Phuket and Koh Samui are the two most visited island destinations in Thailand. They sit on opposite coasts — Phuket on the Andaman Sea to the west, Samui in the Gulf of Thailand to the east — and this geographical difference creates a distinction that is more significant than most comparison guides acknowledge.

The sea is different

The Andaman Sea around Phuket and the Gulf of Thailand around Samui are different bodies of water with different characteristics. The Andaman is generally clearer, particularly around the Phi Phi Islands and Phang Nga Bay, with visibility that regularly exceeds 20 metres in dry season. The Gulf around Samui is shallower and warmer, with decent snorkelling at Koh Tao — a boat ride away — but nothing that competes with Phi Phi or the Similan Islands for marine environment quality.

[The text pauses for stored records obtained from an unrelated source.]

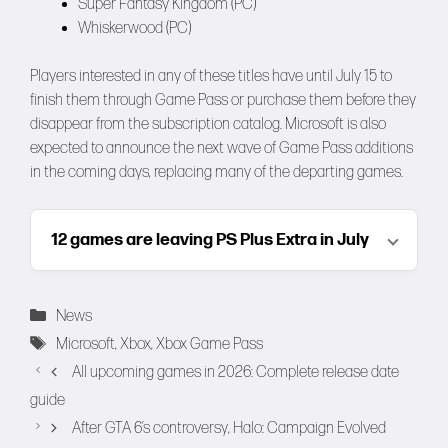
Super Fantasy Kingdom (PC)
Whiskerwood (PC)
Players interested in any of these titles have until July 15 to
finish them through Game Pass or purchase them before they
disappear from the subscription catalog. Microsoft is also
expected to announce the next wave of Game Pass additions
in the coming days, replacing many of the departing games.
12 games are leaving PS Plus Extra in July
Categories
News
Tags
Microsoft
,
Xbox
,
Xbox Game Pass
All upcoming games in 2026: Complete release date
guide
After GTA 6’s controversy, Halo: Campaign Evolved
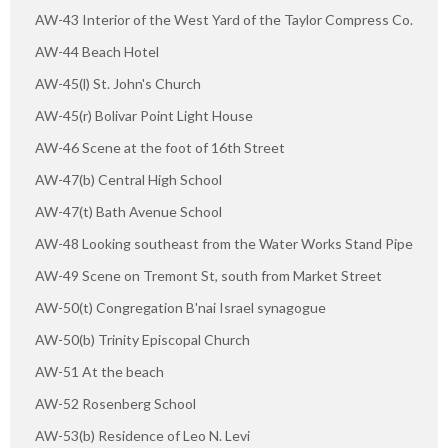
AW-43 Interior of the West Yard of the Taylor Compress Co.
AW-44 Beach Hotel
AW-45(l) St. John's Church
AW-45(r) Bolivar Point Light House
AW-46 Scene at the foot of 16th Street
AW-47(b) Central High School
AW-47(t) Bath Avenue School
AW-48 Looking southeast from the Water Works Stand Pipe
AW-49 Scene on Tremont St, south from Market Street
AW-50(t) Congregation B'nai Israel synagogue
AW-50(b) Trinity Episcopal Church
AW-51 At the beach
AW-52 Rosenberg School
AW-53(b) Residence of Leo N. Levi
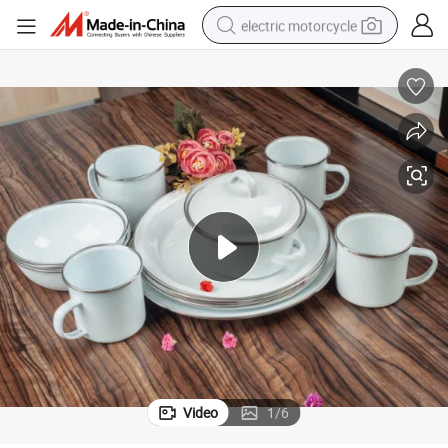
electric motorcycle
crawler excavator
farm tractor
racing motorcycle
human hair wig
basketball shoe
electric car
tshirt
Video
1
/
6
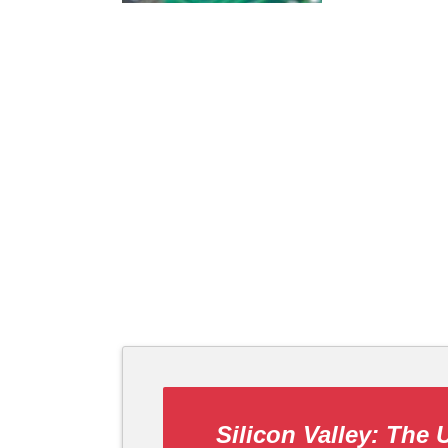
Silicon Valley: The 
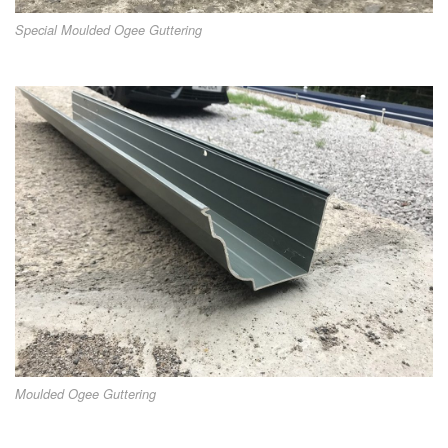
Special Moulded Ogee Guttering
Moulded Ogee Guttering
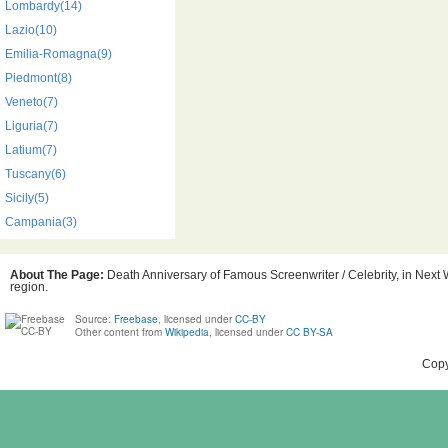
Lombardy(14)
Lazio(10)
Emilia-Romagna(9)
Piedmont(8)
Veneto(7)
Liguria(7)
Latium(7)
Tuscany(6)
Sicily(5)
Campania(3)
About The Page:
Death Anniversary of Famous Screenwriter / Celebrity, in Next W
region.
Source:
Freebase
, licensed under
CC-BY
Other content from
Wikipedia
, licensed under
CC BY-SA
Copy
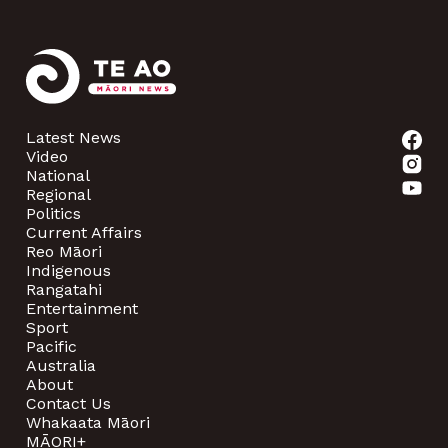
Latest News
Video
National
Regional
Politics
Current Affairs
Reo Māori
Indigenous
Rangatahi
Entertainment
Sport
Pacific
Australia
About
Contact Us
Whakaata Māori
MĀORI+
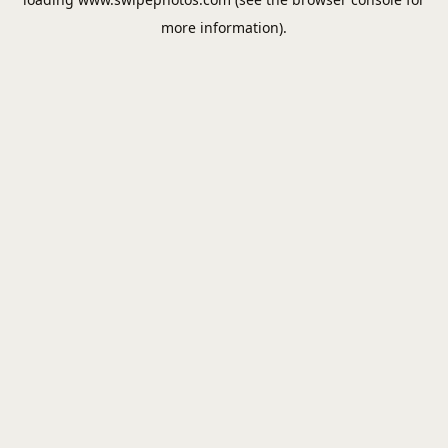
more information).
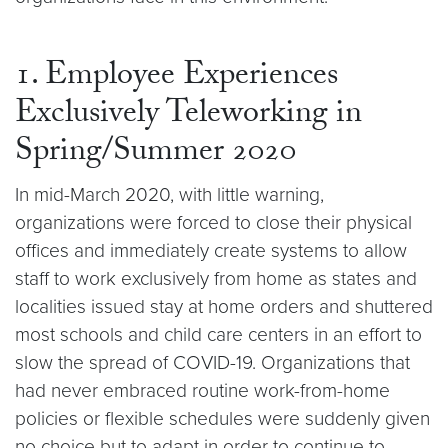
1. Employee Experiences
Exclusively Teleworking in
Spring/Summer 2020
In mid-March 2020, with little warning,
organizations were forced to close their physical
offices and immediately create systems to allow
staff to work exclusively from home as states and
localities issued stay at home orders and shuttered
most schools and child care centers in an effort to
slow the spread of COVID-19. Organizations that
had never embraced routine work-from-home
policies or flexible schedules were suddenly given
no choice but to adapt in order to continue to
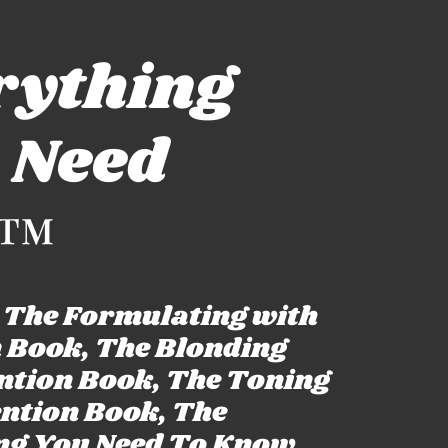
rything
 Need
™
: The Formulating with
n Book, The Blonding
ention Book, The Toning
ention Book, The
ng You Need To Know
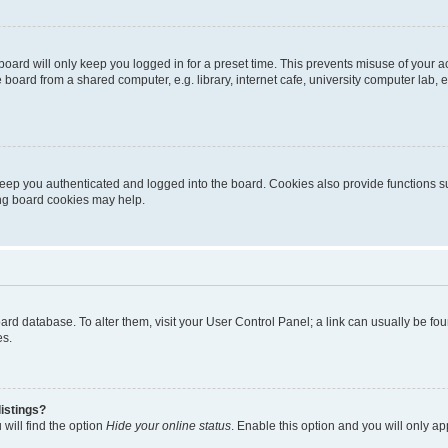
oard will only keep you logged in for a preset time. This prevents misuse of your 
oard from a shared computer, e.g. library, internet cafe, university computer lab, e
eep you authenticated and logged into the board. Cookies also provide functions s
ting board cookies may help.
 board database. To alter them, visit your User Control Panel; a link can usually be 
es.
istings?
will find the option
Hide your online status
. Enable this option and you will only a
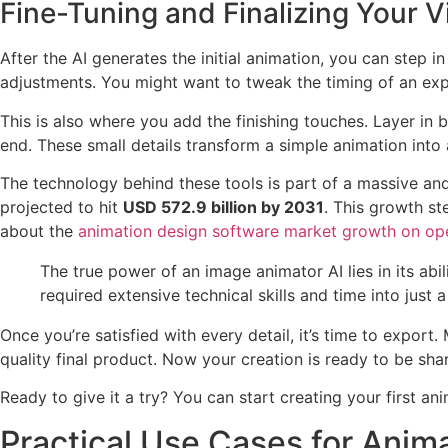
Fine-Tuning and Finalizing Your 
After the AI generates the initial animation, you can step in
adjustments. You might want to tweak the timing of an expr
This is also where you add the finishing touches. Layer in 
end. These small details transform a simple animation into 
The technology behind these tools is part of a massive a
projected to hit
USD 572.9 billion by 2031
. This growth s
about the
animation design software market growth on o
The true power of an image animator AI lies in its abi
required extensive technical skills and time into just 
Once you’re satisfied with every detail, it’s time to export
quality final product. Now your creation is ready to be sha
Ready to give it a try? You can start creating your first a
Practical Use Cases for Ani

The boat trip experiences available from Phuket — the hidden lagoons of Phang Nga Bay, the karst landscape, the sea cave canoeing — have no equivalent in the Samui area. If the sea experience is the point, Phuket is the stronger answer.

The seasonal difference

This is the most practically important distinction. Phuket and Samui have opposite monsoon seasons. When Phuket is in dry season (November to April), Samui is in its wetter period. When Samui is calm and dry (roughly February to September), Phuket is in or approaching the southwest monsoon.

This means that in the northern hemisphere summer — July and August, when most Europeans and Australians travel — Samui offers better weather than Phuket. In December and January, Phuket offers significantly better weather than Samui. Understanding your travel window is the key factor in this comparison.

The islands themselves

Phuket is larger, more developed, more varied in its landscape and accommodation options. It has a proper town, an Old Town with genuine character, and a range of beaches that spans from built-up tourist zones to quiet coves. Samui is smaller, more resort-focused, and has a more limited range of experiences within the island itself — though access to Koh Phangan and Koh Tao extends the day-trip possibilities.

Samui’s beach resort infrastructure is very good. Chaweng Beach, the main tourist area, has a range of accommodation and nightlife. But the island’s overall character is more homogenous than Phuket’s.

Who each suits

Phuket: first-time visitors to Thailand, families, couples wanting boat trip experiences, divers, anyone visiting November to April.

Samui: people visiting July to September who want reliable weather, anyone coming primarily for resort beach relaxation rather than exploration, Full Moon Party visitors on Koh Phangan.

For a two-week trip, combining a week in each — flying between them rather than the long land journey — gives you the best of both seas and both seasons, if the timing of your visit allows it.